== WHAT TO DO ==
Restate the listing below word for word, omitting any images.

== DATA PROVIDED ==
# # #

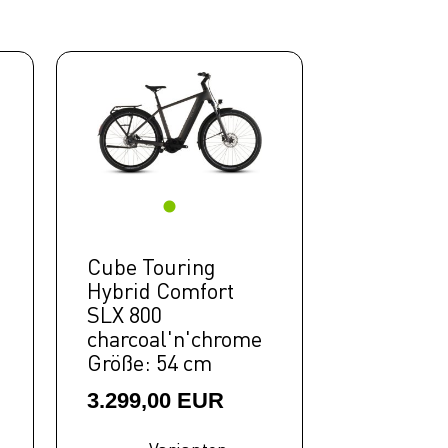
Cube Touring
Hybrid Comfort
SLX 800
charcoal'n'chrome
Größe: 54 cm
3.299,00 EUR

# # #

== THE ANSWER ==
Cube Touring
Hybrid Comfort
SLX 800
charcoal'n'chrome
Größe: 54 cm
3.299,00 EUR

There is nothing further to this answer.